The advancing years experience a complicated interplay of changes affecting the mind, body, and the environment. Alterations in organ systems and cellular function will usually predispose to malnutrition and a host of chronic sicknesses (Servan 1999). Some of these issues will be attributed to the decrease in the overall protein content and are in themselves preventable with appropriate attention to the protein content of the diet.

A decrease in protein turnover, like that seen in aging, has far reaching effects (Chernoff 2004). Important organ systems like the heart and lungs slow down, becoming incapable of additional exertion. Neural processes like thought, planning and cognition also are affected. Similarly the immune system's abilityto deal with infections becomes weaked and delayed in its response time. Wound healing and repair, which requires a continuing supply of amino acids, is additionally compromised.

Free radical species also become tougher to deal with within the aging process. These highly reactive molecules are produced by cells under stress. Since free radicals are able to hasten chain reactions, additionally have the ability to damage cell membranes. They have been implicated in many different disease processes from infection, heart attacks and cancer. The truth is the inability to handle free radicals is what's to blame for aging. However it is believed, as of recently, that possessing a higher protein diet is a technique to attenuate a lot of of these issues(Chernoff 2004).
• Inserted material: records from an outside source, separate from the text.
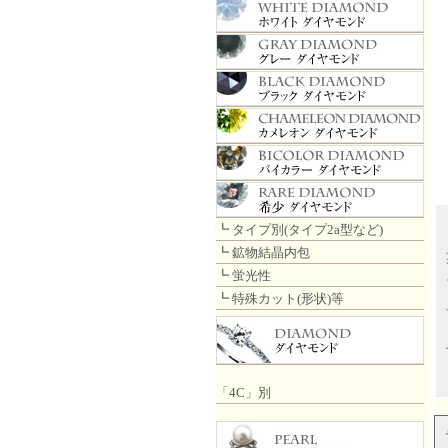
┗
タイプ別(タイプ2a型など)
┗
鉱物結晶内包
┗
蛍光性
┗
特殊カット(形状)等
「4C」別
In the elderly obtaining proteins through only the eating plan will typically lead to a failure to fulfill all the added requirements that is included with getting older. A protein supplement is usually needed to make sure simple digestion, rapid absorption and assimilation. The protein supplement should also be of fine quality and contain all of the essential amino acids in adequate quantity. Such a supplement will adequately provide essential amino acids irrespective of the gut’s ability to assimilate them. Such a protein supplement will probably be able to handle the increased protein demand and malnutrition seen within the elderly, restoring the ability to make and repair tissues. A good protein supplement also offers other significant benefits in the elderly that often go unrecognized.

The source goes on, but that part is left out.